Effect of utilizing peanut husk ash on the properties of ultra-high strength concrete

Abstract

Cement production is classified as a highly contaminating process in recent decades, and numerous efforts have been accomplished to reduce cement used in construction for more sustainability. Cement complementary materials make an ecological impact on its manufacturing, in which the cement production cost can be reduced. In this investigation, peanut husk ash (PHA), as a newly abundant agro-industrial waste ash, was used as a substitution for ordinary Portland cement (OPC) in ultra-high-strength concrete (UHSC). PHA was heat-treated at various temperatures of 400, 500, 600, and 700 °C and utilized with substitution rates of 2.5%, 5.0%, and 7.5%. In addition, recycled granite was utilized as a coarse aggregate in UHSC. Thirteen mixes were prepared and tested to examine the fresh, mechanical, physical, and microstructure characteristics of the proposed UHSC. Concrete slump, compressive strength, indirect tensile strength, flexural strength, bond strength, modulus of elasticity, and water permeability were the measurements in this study. In addition, microstructure characteristics were obtained through X-ray diffraction analysis (XRD), thermo gravimetric analysis (TGA), and scanning electron microscope (SEM).
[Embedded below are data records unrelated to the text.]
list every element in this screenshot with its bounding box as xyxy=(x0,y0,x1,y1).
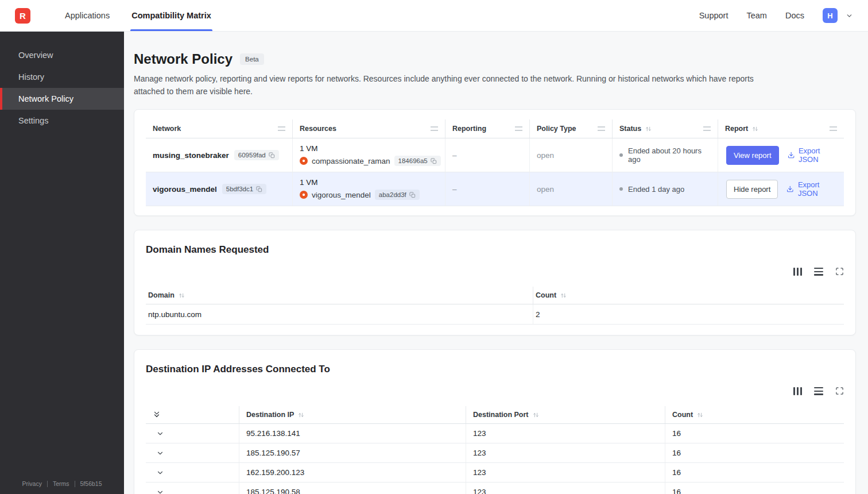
sort-icon[interactable] xyxy=(752,126,758,132)
sort-icon[interactable] xyxy=(179,292,185,299)
drag-handle-icon[interactable] xyxy=(515,126,522,131)
destination-port-value: 123 xyxy=(466,483,665,494)
chevron-down-icon[interactable] xyxy=(846,12,853,20)
sidebar-item-network-policy[interactable]: Network Policy xyxy=(0,88,124,110)
column-header-policy-type[interactable]: Policy Type xyxy=(530,119,613,138)
copy-icon[interactable] xyxy=(256,186,262,192)
report-cell: View report Export JSON xyxy=(718,138,844,172)
column-header-label: Status xyxy=(619,125,641,133)
column-header-label: Report xyxy=(725,125,748,133)
sort-icon[interactable] xyxy=(697,412,703,418)
footer-divider xyxy=(75,481,75,487)
nav-applications[interactable]: Applications xyxy=(65,0,110,31)
column-header-network[interactable]: Network xyxy=(146,119,293,138)
domain-table-header: Domain Count xyxy=(146,287,844,304)
column-header-label: Destination Port xyxy=(473,411,529,419)
report-cell: Hide report Export JSON xyxy=(718,172,844,206)
column-header-label: Resources xyxy=(300,125,336,133)
columns-icon[interactable] xyxy=(793,387,802,395)
export-json-link[interactable]: Export JSON xyxy=(786,180,837,198)
nav-docs[interactable]: Docs xyxy=(785,11,804,20)
column-header-count[interactable]: Count xyxy=(533,287,844,304)
resources-cell: 1 VM vigorous_mendel aba2dd3f xyxy=(293,172,445,206)
sort-icon[interactable] xyxy=(645,126,652,132)
table-toolbar xyxy=(146,387,844,395)
view-report-button[interactable]: View report xyxy=(726,146,779,165)
network-policy-table-card: Network Resources Reporting Policy Type xyxy=(134,109,856,216)
sort-icon[interactable] xyxy=(533,412,539,418)
resource-id-badge[interactable]: aba2dd3f xyxy=(375,190,420,200)
sidebar-item-settings[interactable]: Settings xyxy=(0,110,124,132)
count-value: 16 xyxy=(665,483,844,494)
download-icon xyxy=(786,185,794,193)
drag-handle-icon[interactable] xyxy=(431,126,438,131)
column-header-status[interactable]: Status xyxy=(613,119,718,138)
sort-icon[interactable] xyxy=(560,292,567,299)
status-cell: Ended 1 day ago xyxy=(613,172,718,206)
column-header-resources[interactable]: Resources xyxy=(293,119,445,138)
expand-icon[interactable] xyxy=(835,267,844,276)
hide-report-button[interactable]: Hide report xyxy=(726,180,778,199)
network-id-badge[interactable]: 5bdf3dc1 xyxy=(222,184,266,194)
ip-table-row: 95.216.138.141 123 16 xyxy=(146,424,844,443)
sidebar-item-overview[interactable]: Overview xyxy=(0,44,124,66)
sidebar: Overview History Network Policy Settings… xyxy=(0,32,124,494)
row-expand-chevron-down-icon[interactable] xyxy=(155,468,165,478)
row-expand-chevron-down-icon[interactable] xyxy=(155,429,165,439)
column-header-domain[interactable]: Domain xyxy=(146,287,533,304)
ip-table-header: Destination IP Destination Port Count xyxy=(146,406,844,424)
resource-id: aba2dd3f xyxy=(379,191,406,198)
sidebar-item-history[interactable]: History xyxy=(0,66,124,88)
rows-density-icon[interactable] xyxy=(814,268,823,276)
table-toolbar xyxy=(146,267,844,276)
nav-team[interactable]: Team xyxy=(746,11,766,20)
export-json-label: Export JSON xyxy=(799,146,837,164)
network-name: musing_stonebraker xyxy=(153,151,229,160)
row-expand-chevron-down-icon[interactable] xyxy=(155,448,165,458)
domain-value: ntp.ubuntu.com xyxy=(146,304,533,324)
columns-icon[interactable] xyxy=(793,268,802,276)
sort-icon[interactable] xyxy=(298,412,304,418)
drag-handle-icon[interactable] xyxy=(703,126,711,131)
column-header-report[interactable]: Report xyxy=(718,119,844,138)
column-header-destination-port[interactable]: Destination Port xyxy=(466,406,665,423)
user-avatar[interactable]: H xyxy=(823,8,838,23)
rows-density-icon[interactable] xyxy=(814,387,823,395)
nav-compatibility-matrix[interactable]: Compatibility Matrix xyxy=(131,0,211,31)
status-dot xyxy=(619,153,623,157)
copy-icon[interactable] xyxy=(409,192,416,198)
status-text: Ended about 20 hours ago xyxy=(628,146,711,164)
copy-icon[interactable] xyxy=(431,158,437,164)
ip-table-row: 185.125.190.57 123 16 xyxy=(146,443,844,463)
column-header-reporting[interactable]: Reporting xyxy=(445,119,530,138)
destination-port-value: 123 xyxy=(466,443,665,462)
reporting-value: – xyxy=(445,138,530,172)
column-header-label: Domain xyxy=(148,291,175,299)
column-header-label: Count xyxy=(672,411,693,419)
column-header-expand-all[interactable] xyxy=(146,406,239,423)
resource-id-badge[interactable]: 184696a5 xyxy=(394,156,441,166)
column-header-destination-ip[interactable]: Destination IP xyxy=(239,406,466,423)
app-logo[interactable]: R xyxy=(15,8,30,24)
drag-handle-icon[interactable] xyxy=(598,126,605,131)
row-expand-chevron-down-icon[interactable] xyxy=(155,487,165,494)
policy-type-value: open xyxy=(530,172,613,206)
ip-table-row: 185.125.190.58 123 16 xyxy=(146,483,844,494)
download-icon xyxy=(788,151,795,159)
double-chevron-down-icon[interactable] xyxy=(153,410,161,419)
column-header-label: Network xyxy=(153,125,181,133)
network-id: 5bdf3dc1 xyxy=(226,186,253,192)
nav-support[interactable]: Support xyxy=(699,11,728,20)
export-json-link[interactable]: Export JSON xyxy=(788,146,837,164)
terms-link[interactable]: Terms xyxy=(53,480,69,487)
copy-icon[interactable] xyxy=(269,152,275,159)
network-id-badge[interactable]: 60959fad xyxy=(234,150,279,160)
destination-port-value: 123 xyxy=(466,463,665,482)
destination-ip-card: Destination IP Addresses Connected To De… xyxy=(134,349,856,494)
privacy-link[interactable]: Privacy xyxy=(22,480,42,487)
expand-icon[interactable] xyxy=(835,387,844,395)
drag-handle-icon[interactable] xyxy=(278,126,285,131)
status-dot xyxy=(619,187,623,191)
column-header-count[interactable]: Count xyxy=(665,406,844,423)
drag-handle-icon[interactable] xyxy=(830,126,837,131)
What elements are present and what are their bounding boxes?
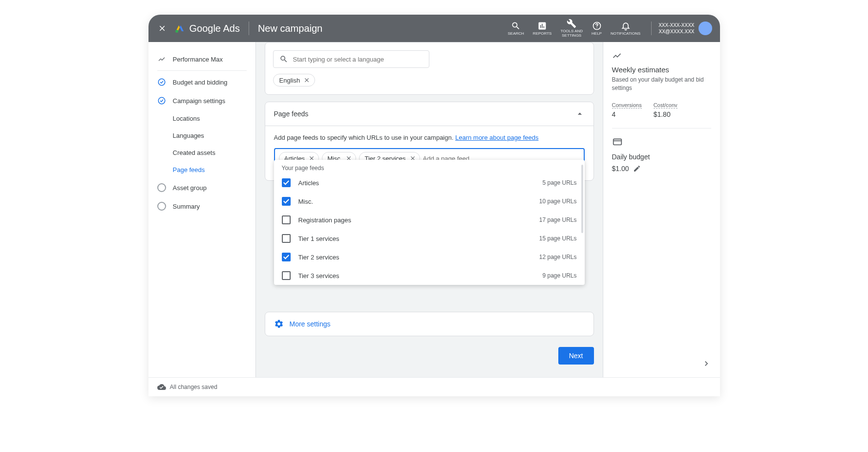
checkbox[interactable] (282, 234, 291, 243)
radio-empty-icon (157, 183, 166, 192)
next-button[interactable]: Next (558, 347, 594, 365)
dropdown-item-count: 12 page URLs (539, 254, 577, 260)
sidebar-label: Languages (173, 132, 204, 139)
sidebar-item-languages[interactable]: Languages (148, 127, 255, 144)
feeds-header[interactable]: Page feeds (265, 102, 593, 126)
language-chip[interactable]: English (273, 74, 316, 86)
dropdown-item-count: 17 page URLs (539, 216, 577, 223)
help-action[interactable]: HELP (592, 21, 602, 36)
checkbox[interactable] (282, 253, 291, 261)
sidebar-item-asset-group[interactable]: Asset group (148, 178, 255, 197)
estimates-title: Weekly estimates (612, 65, 711, 74)
sidebar-label: Created assets (173, 149, 215, 156)
search-label: SEARCH (508, 32, 524, 36)
account-id: XXX-XXX-XXXX (658, 22, 694, 28)
account-block[interactable]: XXX-XXX-XXXX XX@XXXX.XXX (651, 22, 712, 35)
sidebar-item-pmax[interactable]: Performance Max (148, 50, 255, 68)
tools-action[interactable]: TOOLS AND SETTINGS (560, 19, 583, 38)
tools-label: TOOLS AND SETTINGS (560, 29, 583, 38)
search-icon (279, 55, 288, 64)
gear-icon (274, 319, 284, 329)
scrollbar[interactable] (581, 165, 583, 233)
product-logo: Google Ads (174, 22, 240, 34)
dropdown-item[interactable]: Tier 3 services9 page URLs (274, 266, 585, 285)
dropdown-item[interactable]: Registration pages17 page URLs (274, 211, 585, 229)
metric-label: Conversions (612, 102, 642, 108)
metric-conversions: Conversions 4 (612, 100, 642, 118)
language-input[interactable] (293, 56, 423, 63)
checkbox[interactable] (282, 197, 291, 206)
ads-logo-icon (174, 22, 186, 34)
sidebar: Performance Max Budget and bidding Campa… (148, 42, 256, 377)
chip-remove[interactable] (303, 76, 311, 84)
notifications-action[interactable]: NOTIFICATIONS (611, 21, 640, 36)
feeds-desc-text: Add page feeds to specify which URLs to … (274, 134, 455, 141)
svg-rect-5 (613, 139, 621, 145)
budget-value: $1.00 (612, 165, 629, 172)
chevron-up-icon[interactable] (575, 109, 585, 119)
metric-value: $1.80 (654, 110, 677, 118)
dropdown-list[interactable]: Articles5 page URLsMisc.10 page URLsRegi… (274, 173, 585, 285)
dropdown-header: Your page feeds (274, 160, 585, 173)
budget-row: $1.00 (612, 165, 711, 172)
checkbox[interactable] (282, 271, 291, 280)
account-text: XXX-XXX-XXXX XX@XXXX.XXX (658, 22, 694, 35)
reports-action[interactable]: REPORTS (533, 21, 552, 36)
sidebar-item-page-feeds[interactable]: Page feeds (148, 161, 255, 178)
product-name: Google Ads (190, 23, 240, 34)
sidebar-item-created-assets[interactable]: Created assets (148, 144, 255, 161)
divider (249, 22, 249, 35)
check-circle-icon (157, 78, 166, 86)
trend-icon (157, 55, 166, 64)
avatar[interactable] (699, 22, 712, 35)
metrics: Conversions 4 Cost/conv $1.80 (612, 100, 711, 118)
close-icon (303, 77, 310, 84)
sidebar-item-locations[interactable]: Locations (148, 110, 255, 127)
search-action[interactable]: SEARCH (508, 21, 524, 36)
page-feeds-card: Page feeds Add page feeds to specify whi… (265, 102, 594, 181)
collapse-button[interactable] (701, 359, 711, 368)
sidebar-item-settings[interactable]: Campaign settings (148, 91, 255, 110)
dropdown-item-label: Articles (298, 179, 535, 187)
sidebar-label: Page feeds (173, 166, 205, 173)
sidebar-label: Summary (173, 203, 200, 210)
cloud-done-icon (157, 383, 166, 391)
more-settings-card[interactable]: More settings (265, 312, 594, 336)
dropdown-item[interactable]: Tier 2 services12 page URLs (274, 248, 585, 266)
dropdown-item-label: Tier 1 services (298, 235, 531, 242)
metric-label: Cost/conv (654, 102, 677, 108)
svg-point-3 (158, 79, 165, 86)
feeds-title: Page feeds (274, 110, 309, 118)
reports-label: REPORTS (533, 32, 552, 36)
learn-more-link[interactable]: Learn more about page feeds (455, 134, 539, 141)
close-icon (158, 24, 167, 33)
check-circle-icon (157, 96, 166, 105)
edit-icon[interactable] (633, 165, 641, 172)
checkbox[interactable] (282, 178, 291, 187)
radio-empty-icon (157, 202, 166, 211)
sidebar-item-budget[interactable]: Budget and bidding (148, 73, 255, 91)
sidebar-label: Campaign settings (173, 97, 226, 105)
trend-icon (612, 51, 711, 61)
dropdown-item[interactable]: Misc.10 page URLs (274, 192, 585, 211)
sidebar-label: Locations (173, 115, 200, 122)
next-row: Next (265, 343, 594, 368)
language-input-wrap[interactable] (273, 50, 429, 68)
metric-value: 4 (612, 110, 642, 118)
reports-icon (537, 21, 547, 31)
bell-icon (621, 21, 631, 31)
help-icon (592, 21, 602, 31)
checkbox[interactable] (282, 215, 291, 224)
chevron-right-icon (701, 359, 711, 368)
footer-bar: All changes saved (148, 377, 720, 396)
dropdown-item-count: 15 page URLs (539, 235, 577, 242)
dropdown-item[interactable]: Tier 1 services15 page URLs (274, 229, 585, 248)
dropdown-item[interactable]: Articles5 page URLs (274, 173, 585, 192)
sidebar-label: Asset group (173, 184, 207, 192)
top-bar: Google Ads New campaign SEARCH REPORTS T… (148, 15, 720, 42)
main-content: English Page feeds Add page feeds to spe… (256, 42, 603, 377)
sidebar-item-summary[interactable]: Summary (148, 197, 255, 215)
close-button[interactable] (156, 22, 168, 34)
notifications-label: NOTIFICATIONS (611, 32, 640, 36)
search-icon (511, 21, 521, 31)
The acquired outcomes revealed that utilizing 5% PHA as a partial substitution of OPC achieved high mechanical characteristics, and the optimal temperature for treating the peanut husk ash was 600 °C. The results of this experimental investigation can contribute well to illustrating the effect of utilizing PHA as a novel agricultural waste ash in UHSC to achieve significant financial benefits and a favorable ecological impact.